Firstar Eagan Bank sued Marquette Bank Minneapolis for conversion and wrongful dishonor of a check. Both parties brought motions for summary judgment. The trial court granted summary judgment in favor of Marquette and dismissed the complaint. The court held, on the conversion claim, that Firstar’s security interest is subject to Marquette’s right of setoff in the same funds.

On appeal Firstar challenges only the trial court’s conclusion that Marquette’s right of setoff is superior to Firstar’s security interest. We reverse and remand for entry of summary judgment in favor of Firstar and for an order in accordance with this opinion.

FACTS

Sterling Leasing, Inc., leased vehicles to individuals and businesses. Between 1985 and 1989, Firstar lent Sterling money to buy the vehicles. The loans were originally secured by Firstar’s security interest in Sterling’s inventory and equipment, but in April 1988 Firstar expanded its security interest to include Sterling’s rights to payments.

In 1985, Sterling and Marquette signed a lessor operating agreement, the only written contract between Sterling and Marquette covering their overall relationship. It specifically refers to a Dealer Lease Escrow Account (DLEA) in the “Lease Work Sheet Document,” part of the lessor operating agreement. An individual or company leasing a vehicle from Sterling was subject to Marquette’s credit review. If Marquette approved the lessee, Marquette made an advance to Sterling in exchange for Sterling’s assignment of the lease to Marquette. In addition, Marquette was listed as the first secured party on the leased vehicle’s title certificate and Sterling executed a security agreement in favor of the bank.

On February 1, 1989, Terry McCleary, assistant vice president of the DLEA corporation and Marquette Bank’s assistant vice president as well, allowed a principal of Sterling to take a number of out-of-state vehicle title certificates from Marquette to allow Sterling to register them in Minnesota and then return them to Marquette.

Sometime prior to February 6, 1989, Sterling presented Firstar with a balance sheet listing as an asset funds in the amount of $96,946 in the DLEA. Relying on these funds as additional security, Firstar lent Sterling $160,000 on February 6, 1989.

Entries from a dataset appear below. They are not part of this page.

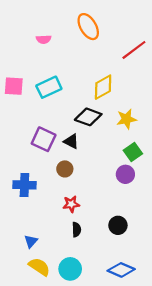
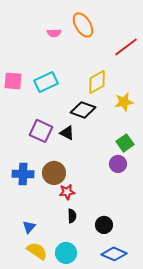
pink semicircle: (44, 39) -> (54, 33), moved
yellow star: (126, 119) -> (124, 102), moved
brown circle: (65, 169) -> (54, 173), moved, size x1.5
black circle: (118, 225) -> (104, 225), moved

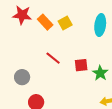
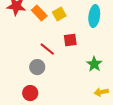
red square: (81, 65) -> (70, 40), moved
gray circle: (22, 77) -> (37, 67), moved

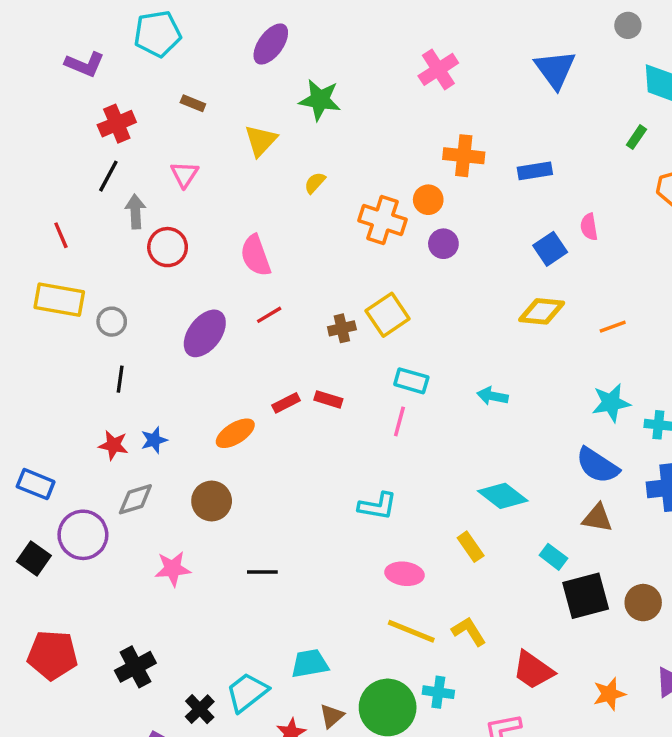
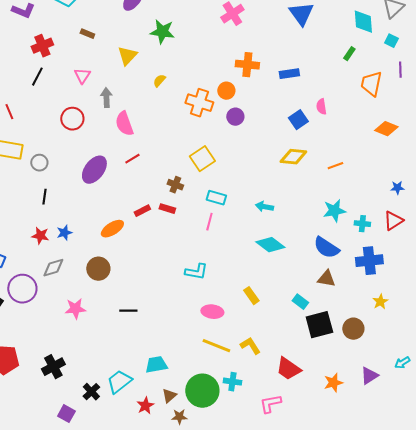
gray arrow: (135, 212) -> (106, 98), moved
brown cross: (342, 328) -> (175, 185), moved, turned 35
cyan diamond: (503, 496) -> (270, 245), moved

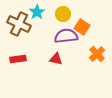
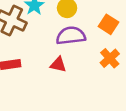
orange square: (82, 27) -> (108, 24), moved

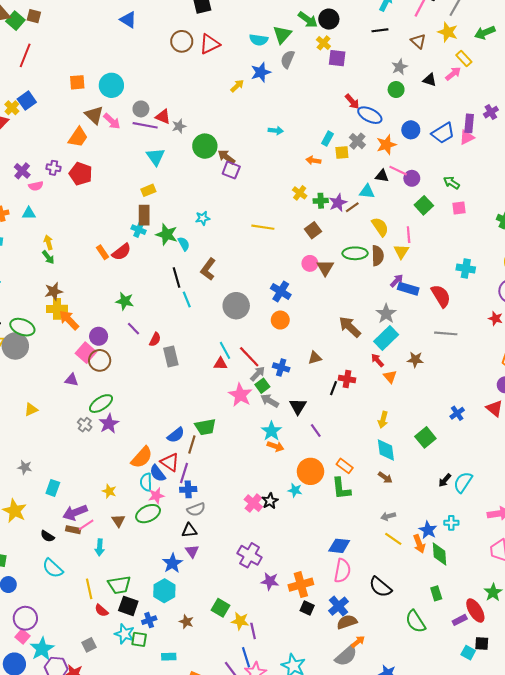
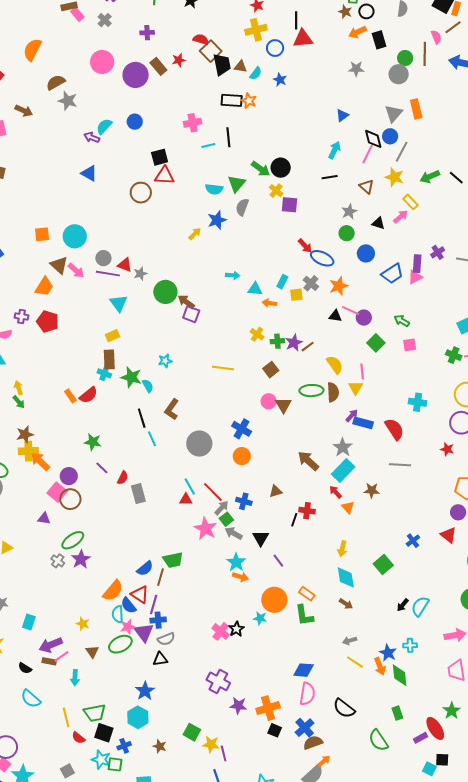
red triangle: (210, 44) -> (164, 176), moved, turned 30
blue circle: (411, 130) -> (366, 253), moved
cyan triangle: (367, 192) -> (255, 289), moved
purple triangle: (192, 551) -> (144, 632), moved, size x1.5

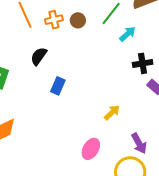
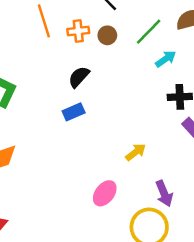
black semicircle: (39, 56) -> (79, 77), moved
blue rectangle: (58, 86) -> (74, 112), turned 36

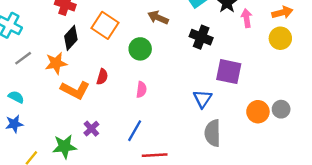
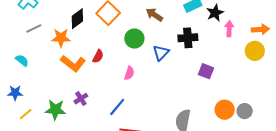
black cross: (201, 37) -> (188, 38), turned -36
purple square: (229, 72) -> (206, 71), size x0.7
blue triangle: (202, 99) -> (161, 53), moved
blue star: (14, 124) -> (15, 93), moved

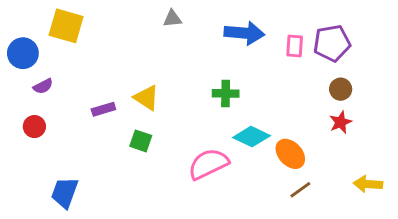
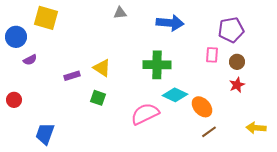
pink rectangle: (295, 46) -> (212, 55), moved
green cross: (226, 93) -> (157, 65), size x1.5
red circle: (34, 127) -> (14, 100), moved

On February 16, 1989, Firstar informed McCleary that Firstar possessed certain vehicle titles which secured Sterling’s debt to Firstar. When McCleary saw the list of vehicles to which Firstar had title, McCleary discovered they were the same titles he had allowed Sterling’s principal to take from Marquette and concluded that Sterling’s principal had obtained them under false pretenses, which constituted a default under the operating agreement.

On March 2, 1989, Sterling announced the company was out of business but would cooperate with the banks to assemble the vehicles and other collateral. On the same day, Firstar notified Sterling it was accelerating its notes and demanded payment of the entire balance of $467,929.60.

On March 3, 1989, Firstar wrote Marquette that Firstar owned the Sterling funds in the DLEA, based on its perfected security interest, and demanded payment. On that date, the funds in the DLEA involving Sterling’s transaction with Marquette amounted to $122,204.70. Marquette subsequently exercised its purported right of setoff, debited the DLEA $122,-204.70, and refused to turn over these funds to Firstar.

ISSUES

1. Did the trial court err in concluding that Marquette’s purported right of setoff was superior to Firstar’s perfected security interest in the funds?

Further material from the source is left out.